*** Opening Records to process ***
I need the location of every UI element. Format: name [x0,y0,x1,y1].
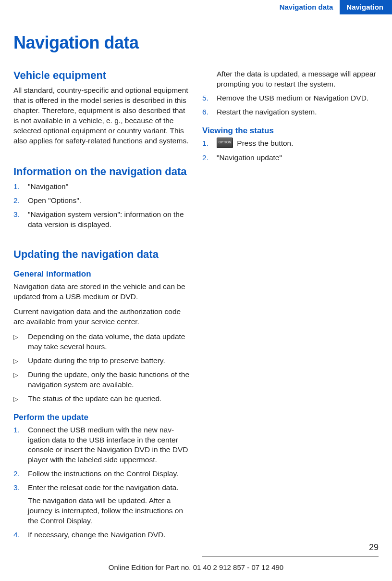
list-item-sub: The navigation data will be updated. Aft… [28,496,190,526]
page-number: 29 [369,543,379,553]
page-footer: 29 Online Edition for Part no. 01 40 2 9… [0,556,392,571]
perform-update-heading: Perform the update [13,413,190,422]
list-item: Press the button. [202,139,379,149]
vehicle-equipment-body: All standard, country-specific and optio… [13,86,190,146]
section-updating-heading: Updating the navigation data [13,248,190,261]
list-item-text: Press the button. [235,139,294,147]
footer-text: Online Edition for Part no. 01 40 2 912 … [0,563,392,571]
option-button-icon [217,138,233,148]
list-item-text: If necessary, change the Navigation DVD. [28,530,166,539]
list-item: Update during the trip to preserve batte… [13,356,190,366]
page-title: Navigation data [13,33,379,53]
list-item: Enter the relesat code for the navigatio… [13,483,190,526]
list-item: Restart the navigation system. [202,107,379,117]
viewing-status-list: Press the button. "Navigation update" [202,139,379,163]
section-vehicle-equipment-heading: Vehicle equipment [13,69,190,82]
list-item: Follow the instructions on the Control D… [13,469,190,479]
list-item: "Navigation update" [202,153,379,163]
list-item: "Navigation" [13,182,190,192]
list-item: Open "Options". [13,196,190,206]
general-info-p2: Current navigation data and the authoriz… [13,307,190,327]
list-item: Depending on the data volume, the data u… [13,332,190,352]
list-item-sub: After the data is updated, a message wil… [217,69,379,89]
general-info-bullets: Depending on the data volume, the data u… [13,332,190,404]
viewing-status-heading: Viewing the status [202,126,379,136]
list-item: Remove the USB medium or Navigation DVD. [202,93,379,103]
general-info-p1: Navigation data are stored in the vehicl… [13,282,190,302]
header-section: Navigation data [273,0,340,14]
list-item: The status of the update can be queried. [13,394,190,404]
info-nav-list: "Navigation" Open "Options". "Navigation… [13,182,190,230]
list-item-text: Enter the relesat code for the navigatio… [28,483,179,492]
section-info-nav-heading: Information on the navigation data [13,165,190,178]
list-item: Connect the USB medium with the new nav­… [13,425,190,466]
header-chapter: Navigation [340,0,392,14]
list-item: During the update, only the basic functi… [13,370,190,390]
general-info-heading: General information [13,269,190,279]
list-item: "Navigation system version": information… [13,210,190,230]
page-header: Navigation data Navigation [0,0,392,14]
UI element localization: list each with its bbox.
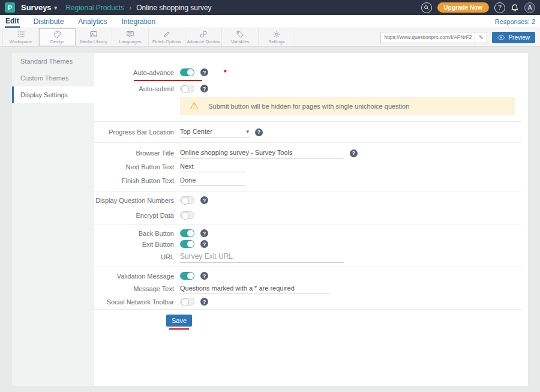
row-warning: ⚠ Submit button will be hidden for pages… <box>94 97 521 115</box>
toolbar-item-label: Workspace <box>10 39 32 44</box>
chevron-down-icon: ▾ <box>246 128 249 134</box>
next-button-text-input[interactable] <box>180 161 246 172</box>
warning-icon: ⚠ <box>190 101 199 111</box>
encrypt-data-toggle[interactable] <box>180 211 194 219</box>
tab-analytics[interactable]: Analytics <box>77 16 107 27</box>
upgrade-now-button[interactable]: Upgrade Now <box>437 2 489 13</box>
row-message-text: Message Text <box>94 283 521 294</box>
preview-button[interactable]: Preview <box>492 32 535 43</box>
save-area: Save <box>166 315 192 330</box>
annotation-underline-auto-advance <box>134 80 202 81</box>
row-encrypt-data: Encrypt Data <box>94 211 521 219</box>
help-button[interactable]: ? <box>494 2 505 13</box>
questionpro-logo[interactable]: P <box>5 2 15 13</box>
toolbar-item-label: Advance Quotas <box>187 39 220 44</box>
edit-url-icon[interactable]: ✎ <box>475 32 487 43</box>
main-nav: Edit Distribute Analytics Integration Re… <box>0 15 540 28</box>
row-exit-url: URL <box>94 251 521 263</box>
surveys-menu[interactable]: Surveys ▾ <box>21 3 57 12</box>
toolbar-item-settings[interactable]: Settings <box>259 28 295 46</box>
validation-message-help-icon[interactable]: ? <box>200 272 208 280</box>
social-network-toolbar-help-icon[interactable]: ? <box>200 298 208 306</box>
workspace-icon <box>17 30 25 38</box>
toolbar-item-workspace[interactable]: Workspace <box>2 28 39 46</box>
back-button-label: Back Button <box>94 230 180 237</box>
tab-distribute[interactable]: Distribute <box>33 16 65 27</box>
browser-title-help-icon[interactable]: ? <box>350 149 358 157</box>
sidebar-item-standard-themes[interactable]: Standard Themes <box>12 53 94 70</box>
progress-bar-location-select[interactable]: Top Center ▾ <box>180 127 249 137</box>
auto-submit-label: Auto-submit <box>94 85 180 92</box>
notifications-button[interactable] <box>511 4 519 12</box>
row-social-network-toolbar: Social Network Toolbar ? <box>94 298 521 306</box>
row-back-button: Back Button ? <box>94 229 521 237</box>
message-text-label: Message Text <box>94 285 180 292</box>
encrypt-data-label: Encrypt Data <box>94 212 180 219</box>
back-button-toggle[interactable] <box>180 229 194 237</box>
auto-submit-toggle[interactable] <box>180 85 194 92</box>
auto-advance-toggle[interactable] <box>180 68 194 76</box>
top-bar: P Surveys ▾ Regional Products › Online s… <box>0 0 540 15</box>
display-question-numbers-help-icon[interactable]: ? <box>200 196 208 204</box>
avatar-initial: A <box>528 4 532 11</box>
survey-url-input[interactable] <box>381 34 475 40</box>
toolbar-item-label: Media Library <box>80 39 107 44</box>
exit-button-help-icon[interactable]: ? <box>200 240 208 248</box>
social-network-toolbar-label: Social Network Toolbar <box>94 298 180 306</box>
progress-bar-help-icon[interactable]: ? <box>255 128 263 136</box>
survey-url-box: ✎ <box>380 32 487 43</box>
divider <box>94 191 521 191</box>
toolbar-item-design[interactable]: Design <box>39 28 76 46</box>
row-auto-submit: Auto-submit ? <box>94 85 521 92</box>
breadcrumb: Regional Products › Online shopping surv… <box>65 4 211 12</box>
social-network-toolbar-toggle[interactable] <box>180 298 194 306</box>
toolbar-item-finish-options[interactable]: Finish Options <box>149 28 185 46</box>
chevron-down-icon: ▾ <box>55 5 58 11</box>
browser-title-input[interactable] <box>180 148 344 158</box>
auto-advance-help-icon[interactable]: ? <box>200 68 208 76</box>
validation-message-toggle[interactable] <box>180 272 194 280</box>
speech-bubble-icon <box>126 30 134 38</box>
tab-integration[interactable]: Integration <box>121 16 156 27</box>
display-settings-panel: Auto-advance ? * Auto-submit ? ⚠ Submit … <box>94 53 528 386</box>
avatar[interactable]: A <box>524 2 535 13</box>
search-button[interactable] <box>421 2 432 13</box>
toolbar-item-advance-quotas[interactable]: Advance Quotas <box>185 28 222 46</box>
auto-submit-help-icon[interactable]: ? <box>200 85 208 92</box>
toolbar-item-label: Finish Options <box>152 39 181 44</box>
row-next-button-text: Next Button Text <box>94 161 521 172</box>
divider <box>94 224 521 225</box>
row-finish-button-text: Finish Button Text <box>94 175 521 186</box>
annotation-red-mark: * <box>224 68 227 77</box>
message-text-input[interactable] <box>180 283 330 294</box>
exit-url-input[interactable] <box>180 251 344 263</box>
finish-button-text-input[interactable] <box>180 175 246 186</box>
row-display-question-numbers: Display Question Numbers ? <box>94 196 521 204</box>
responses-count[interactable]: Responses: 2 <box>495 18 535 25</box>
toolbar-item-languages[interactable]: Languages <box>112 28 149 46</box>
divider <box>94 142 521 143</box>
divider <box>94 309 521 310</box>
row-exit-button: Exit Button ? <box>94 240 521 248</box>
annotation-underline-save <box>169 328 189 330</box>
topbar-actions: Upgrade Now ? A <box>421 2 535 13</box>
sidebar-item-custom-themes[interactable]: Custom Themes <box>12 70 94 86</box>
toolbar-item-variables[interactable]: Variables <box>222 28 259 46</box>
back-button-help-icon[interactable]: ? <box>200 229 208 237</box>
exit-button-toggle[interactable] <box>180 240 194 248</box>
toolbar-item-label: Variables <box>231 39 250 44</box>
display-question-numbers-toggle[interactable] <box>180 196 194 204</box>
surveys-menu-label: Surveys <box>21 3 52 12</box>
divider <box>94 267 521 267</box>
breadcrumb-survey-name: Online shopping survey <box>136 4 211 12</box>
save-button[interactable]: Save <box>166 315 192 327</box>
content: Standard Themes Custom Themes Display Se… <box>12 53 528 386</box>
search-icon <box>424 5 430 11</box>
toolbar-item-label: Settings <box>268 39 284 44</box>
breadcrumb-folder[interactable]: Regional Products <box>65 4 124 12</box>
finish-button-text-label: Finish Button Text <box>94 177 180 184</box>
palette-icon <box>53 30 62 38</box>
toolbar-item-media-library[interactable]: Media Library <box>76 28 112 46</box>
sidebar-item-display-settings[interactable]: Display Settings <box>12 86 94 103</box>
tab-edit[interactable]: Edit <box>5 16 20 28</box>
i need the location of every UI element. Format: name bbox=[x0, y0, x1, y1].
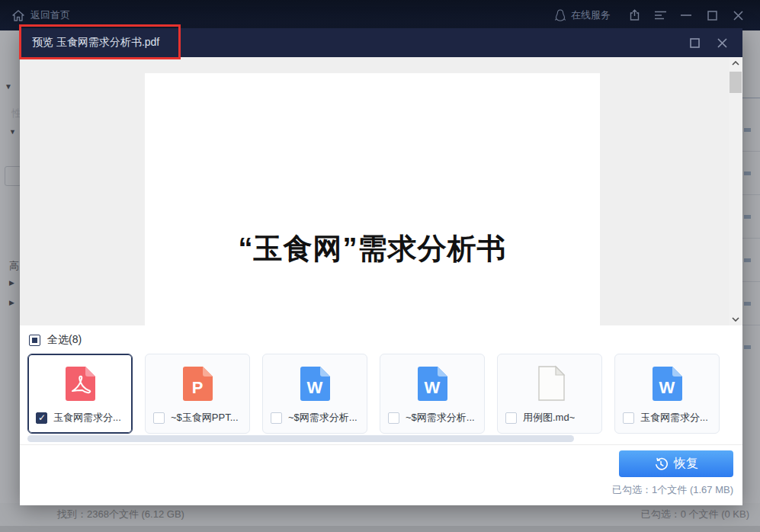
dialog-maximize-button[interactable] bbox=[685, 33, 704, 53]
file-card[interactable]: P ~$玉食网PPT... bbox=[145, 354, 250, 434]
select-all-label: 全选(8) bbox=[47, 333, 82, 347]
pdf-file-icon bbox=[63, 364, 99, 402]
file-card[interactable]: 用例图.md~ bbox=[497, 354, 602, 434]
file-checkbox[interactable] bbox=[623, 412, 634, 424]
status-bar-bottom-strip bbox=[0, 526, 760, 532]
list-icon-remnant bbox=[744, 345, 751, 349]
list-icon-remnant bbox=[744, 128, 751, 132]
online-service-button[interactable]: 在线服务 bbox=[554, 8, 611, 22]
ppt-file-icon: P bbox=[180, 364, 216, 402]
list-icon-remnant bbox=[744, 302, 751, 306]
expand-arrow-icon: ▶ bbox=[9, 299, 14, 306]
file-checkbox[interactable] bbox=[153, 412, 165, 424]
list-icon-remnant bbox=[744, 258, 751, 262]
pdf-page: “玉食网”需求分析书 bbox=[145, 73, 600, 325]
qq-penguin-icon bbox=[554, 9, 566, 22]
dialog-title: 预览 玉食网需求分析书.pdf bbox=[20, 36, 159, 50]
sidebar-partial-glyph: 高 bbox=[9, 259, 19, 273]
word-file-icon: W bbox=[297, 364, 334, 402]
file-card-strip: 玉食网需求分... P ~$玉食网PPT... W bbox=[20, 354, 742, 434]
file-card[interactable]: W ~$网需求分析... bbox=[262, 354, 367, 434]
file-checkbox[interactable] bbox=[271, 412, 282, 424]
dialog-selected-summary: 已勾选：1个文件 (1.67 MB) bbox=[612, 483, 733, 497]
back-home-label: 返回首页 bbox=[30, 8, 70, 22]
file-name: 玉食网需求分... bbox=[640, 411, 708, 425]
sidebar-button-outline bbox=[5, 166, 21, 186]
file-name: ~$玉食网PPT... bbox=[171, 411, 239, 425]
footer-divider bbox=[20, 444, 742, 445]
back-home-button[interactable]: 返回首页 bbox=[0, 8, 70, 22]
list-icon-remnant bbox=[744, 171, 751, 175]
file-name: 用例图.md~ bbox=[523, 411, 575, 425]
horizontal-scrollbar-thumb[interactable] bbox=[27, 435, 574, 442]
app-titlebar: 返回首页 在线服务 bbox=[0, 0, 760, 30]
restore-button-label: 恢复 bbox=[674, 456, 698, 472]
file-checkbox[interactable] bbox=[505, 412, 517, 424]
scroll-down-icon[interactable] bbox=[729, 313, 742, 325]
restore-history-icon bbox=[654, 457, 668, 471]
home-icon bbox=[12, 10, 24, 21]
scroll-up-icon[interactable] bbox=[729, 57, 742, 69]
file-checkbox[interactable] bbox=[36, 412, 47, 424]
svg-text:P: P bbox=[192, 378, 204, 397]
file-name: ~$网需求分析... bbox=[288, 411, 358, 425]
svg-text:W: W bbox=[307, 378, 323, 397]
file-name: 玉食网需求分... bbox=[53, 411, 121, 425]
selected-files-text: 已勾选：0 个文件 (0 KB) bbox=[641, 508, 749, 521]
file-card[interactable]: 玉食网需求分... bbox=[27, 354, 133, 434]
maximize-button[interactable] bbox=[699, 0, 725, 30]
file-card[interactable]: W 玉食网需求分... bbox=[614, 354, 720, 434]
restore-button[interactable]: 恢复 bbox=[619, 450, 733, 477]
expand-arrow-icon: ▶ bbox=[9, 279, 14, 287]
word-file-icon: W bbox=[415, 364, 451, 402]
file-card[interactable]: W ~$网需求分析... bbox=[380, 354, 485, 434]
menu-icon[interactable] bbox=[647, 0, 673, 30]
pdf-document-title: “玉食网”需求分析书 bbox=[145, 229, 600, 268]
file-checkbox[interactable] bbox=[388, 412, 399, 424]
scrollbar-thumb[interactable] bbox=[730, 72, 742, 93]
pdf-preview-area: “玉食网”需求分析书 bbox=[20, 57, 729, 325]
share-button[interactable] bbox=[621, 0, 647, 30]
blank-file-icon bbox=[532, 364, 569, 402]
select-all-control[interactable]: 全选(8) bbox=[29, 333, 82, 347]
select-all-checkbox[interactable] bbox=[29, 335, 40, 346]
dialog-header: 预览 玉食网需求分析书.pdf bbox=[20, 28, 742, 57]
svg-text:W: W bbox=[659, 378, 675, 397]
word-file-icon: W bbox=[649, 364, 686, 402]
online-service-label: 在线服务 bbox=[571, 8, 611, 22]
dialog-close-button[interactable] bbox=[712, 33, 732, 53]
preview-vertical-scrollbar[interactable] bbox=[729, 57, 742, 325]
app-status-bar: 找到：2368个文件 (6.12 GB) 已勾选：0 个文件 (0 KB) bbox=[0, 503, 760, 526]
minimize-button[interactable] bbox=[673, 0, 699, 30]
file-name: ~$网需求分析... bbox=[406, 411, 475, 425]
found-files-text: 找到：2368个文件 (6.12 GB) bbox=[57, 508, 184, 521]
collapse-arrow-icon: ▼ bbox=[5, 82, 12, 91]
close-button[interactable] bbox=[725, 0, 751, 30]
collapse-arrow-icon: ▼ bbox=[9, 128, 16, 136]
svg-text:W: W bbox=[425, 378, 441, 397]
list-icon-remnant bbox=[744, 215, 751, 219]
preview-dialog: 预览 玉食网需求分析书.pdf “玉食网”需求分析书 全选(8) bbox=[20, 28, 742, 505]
*** Closing Records to process ***
- [Exercise directions]: Report each line in the entries where the string "header" occurs.

- [Result of the task]:
header-section: Navigation data [273,0,340,14]
header-chapter: Navigation [340,0,392,14]
page-header: Navigation data Navigation [0,0,392,14]
dialog-header: 预览 玉食网需求分析书.pdf bbox=[20, 28, 742, 57]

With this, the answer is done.